Finding homes for refugees in Nepal
Written by Katie Vloet
Nepal was grappling with a serious problem resettling tens of thousands of refugees when James Hathaway got the call to help the Himalayan nation.
The University of Michigan law professor is one of the world’s leading experts on refugee law, so as word spread he would be arriving, his calendar quickly filled up with meetings with refugees, judges, officials, attorneys, activists and academics eager to talk to him.
Solving the many thorny issues in the refugee crisis would be a huge challenge because the problem has been dragging on for decades. It began in the 1990s when more than 100,000 ethnic Nepalese living in nearby Bhutan were forced out of the country, an isolated Buddhist kingdom often called the “last Shangri-la.”

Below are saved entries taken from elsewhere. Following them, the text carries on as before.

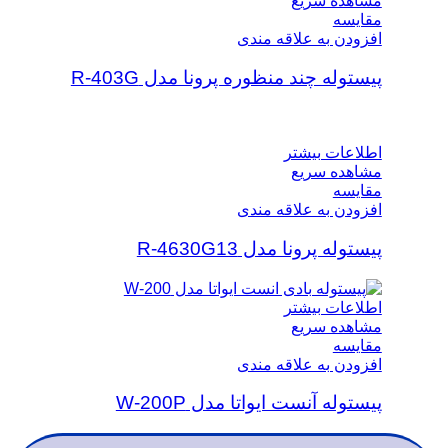
مشاهده سریع
مقایسه
افزودن به علاقه مندی
پیستوله چند منظوره پرونا مدل R-403G
اطلاعات بیشتر
مشاهده سریع
مقایسه
افزودن به علاقه مندی
پیستوله پرونا مدل R-4630G13
اطلاعات بیشتر
مشاهده سریع
مقایسه
افزودن به علاقه مندی
پیستوله آنست ایواتا مدل W-200P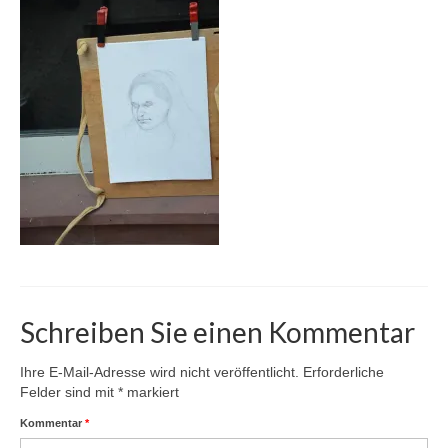
Karte
Kontakt | Impressum
Newsletter
Schreiben Sie einen Kommentar
Ihre E-Mail-Adresse wird nicht veröffentlicht.
Erforderliche
Felder sind mit
*
markiert
Kommentar
*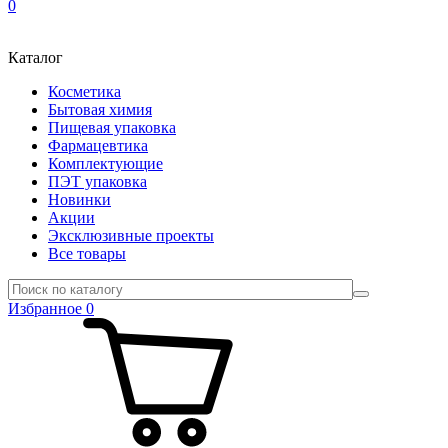
0
Каталог
Косметика
Бытовая химия
Пищевая упаковка
Фармацевтика
Комплектующие
ПЭТ упаковка
Новинки
Акции
Эксклюзивные проекты
Все товары
Избранное
0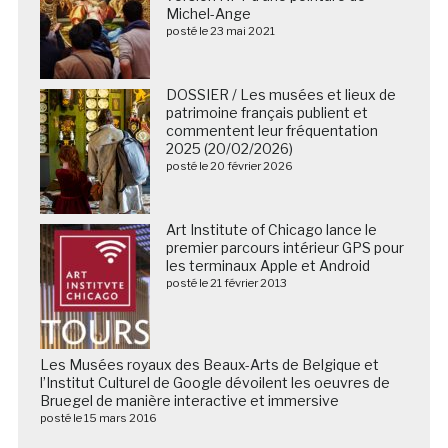
Michel-Ange
posté le 23 mai 2021
DOSSIER / Les musées et lieux de
patrimoine français publient et
commentent leur fréquentation
2025 (20/02/2026)
posté le 20 février 2026
Art Institute of Chicago lance le
premier parcours intérieur GPS pour
les terminaux Apple et Android
posté le 21 février 2013
Les Musées royaux des Beaux-Arts de Belgique et
l’Institut Culturel de Google dévoilent les oeuvres de
Bruegel de manière interactive et immersive
posté le 15 mars 2016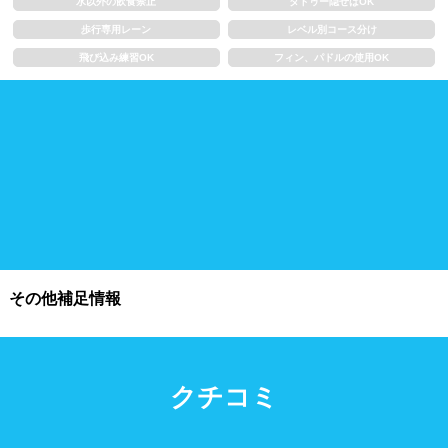
水以外の飲食禁止
タトゥー隠せばOK
歩行専用レーン
レベル別コース分け
施設利用
飛び込み練習OK
フィン、パドルの使用OK
都度利用可能
会員制
ホテル宿泊者
団体利用、コース貸切可能
プール情報
プール情報募集中
その他補足情報
クチコミ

Many of the refugees were resettled in other countries, but 60,000 of them were still languishing in camps in Nepal. Officials couldn’t decide whether to allow them to stay. There were also disagreements about how to define a refugee and what rights they should have. A consensus seemed impossible.
During his visit to Nepal last year, Hathaway began discussions with the interested parties about legal protections for refugees. He also critiqued draft refugee statutes developed by nongovernmental organizations at the government’s request.

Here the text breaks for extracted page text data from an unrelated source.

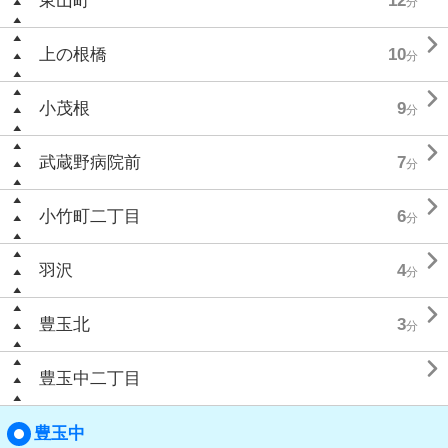
東山町
12
分

上の根橋
10
分

小茂根
9
分

武蔵野病院前
7
分

小竹町二丁目
6
分

羽沢
4
分

豊玉北
3
分

豊玉中二丁目
豊玉中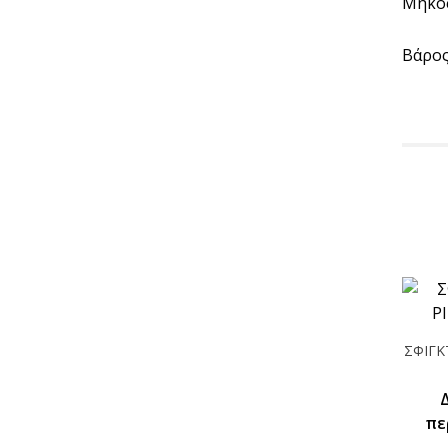
Μήκο
Βάρος
ΣΦΙΓΚ
πε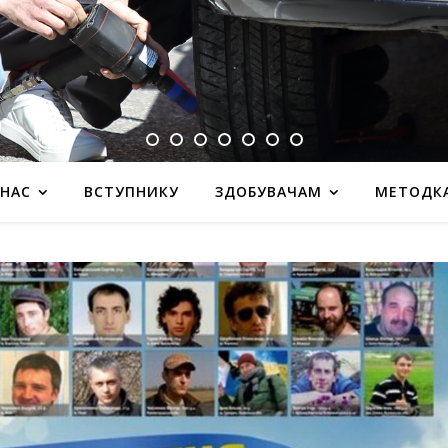
 НАС
ВСТУПНИКУ
ЗДОБУВАЧАМ
МЕТОДК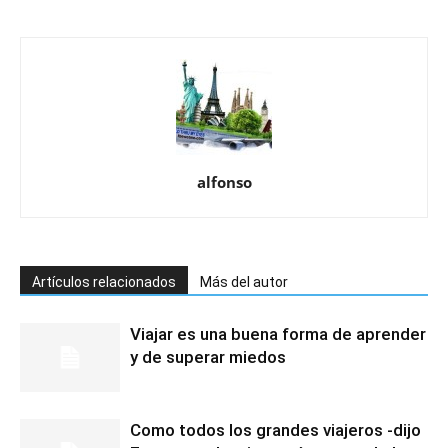
alfonso
Artículos relacionados
Más del autor
Viajar es una buena forma de aprender
y de superar miedos
Como todos los grandes viajeros -dijo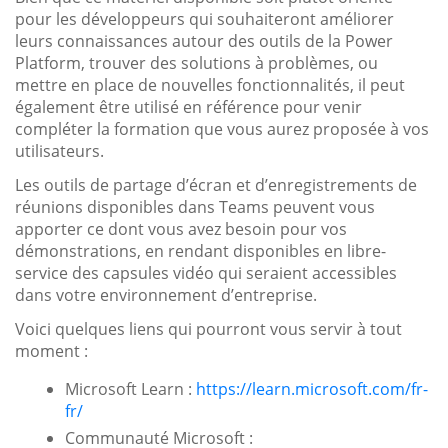
pour les développeurs qui souhaiteront améliorer
leurs connaissances autour des outils de la Power
Platform, trouver des solutions à problèmes, ou
mettre en place de nouvelles fonctionnalités, il peut
également être utilisé en référence pour venir
compléter la formation que vous aurez proposée à vos
utilisateurs.
Les outils de partage d’écran et d’enregistrements de
réunions disponibles dans Teams peuvent vous
apporter ce dont vous avez besoin pour vos
démonstrations, en rendant disponibles en libre-
service des capsules vidéo qui seraient accessibles
dans votre environnement d’entreprise.
Voici quelques liens qui pourront vous servir à tout
moment :
Microsoft Learn :
https://learn.microsoft.com/fr-
fr/
Communauté Microsoft :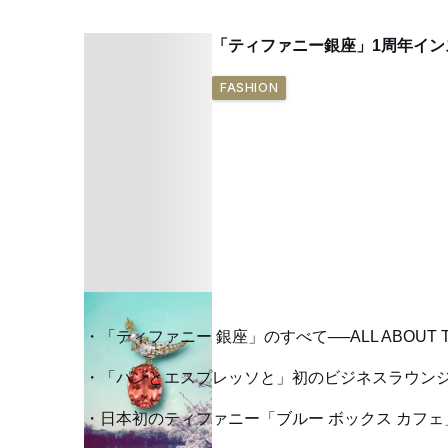
「ティファニー銀座」1周年イ
FASHION
「ティファニー 銀座」のすべて──ALL ABOUT Tiffa
「パンとエスプレッソと」初のビジネスラウンジ
日本初のティファニー「ブルー ボックス カフェ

By the end of his trip, Hathaway helped five NGOs combine the best elements of their proposals for refugee protection into a single version.
The professor’s work was “extraordinary,” said Amit Sen, a protection officer with the U.N. High Commissioner for Refugees in Nepal, which hosted Hathaway.
“During the week or so he spent in Nepal, he was able to create breakthroughs on a number of key issues of policy and protection where we had been hitting a wall for years, he said.
Hathaway was also praised by Stephane Jaquemet, the representative in Nepal for the UNHCR.
“There were questions of ego, who had presented the best draft, some tension from one NGO to another,” Jaquemet said. “They would not have been able to agree on something without the presence of Professor Hathaway.”
Hathaway is the director of Michigan Law’s Program in Refugee and Asylum Law – the world’s most comprehensive program for the study of international and comparative refugee law. The center offers courses, workshops, fellowships and a biennial colloquium that sets guidelines for the evolution of refugee law. It’s also home to the Refugee Caselaw Site, the world’s leading online source about precedents on refugee law issued in more than 30 asylum countries.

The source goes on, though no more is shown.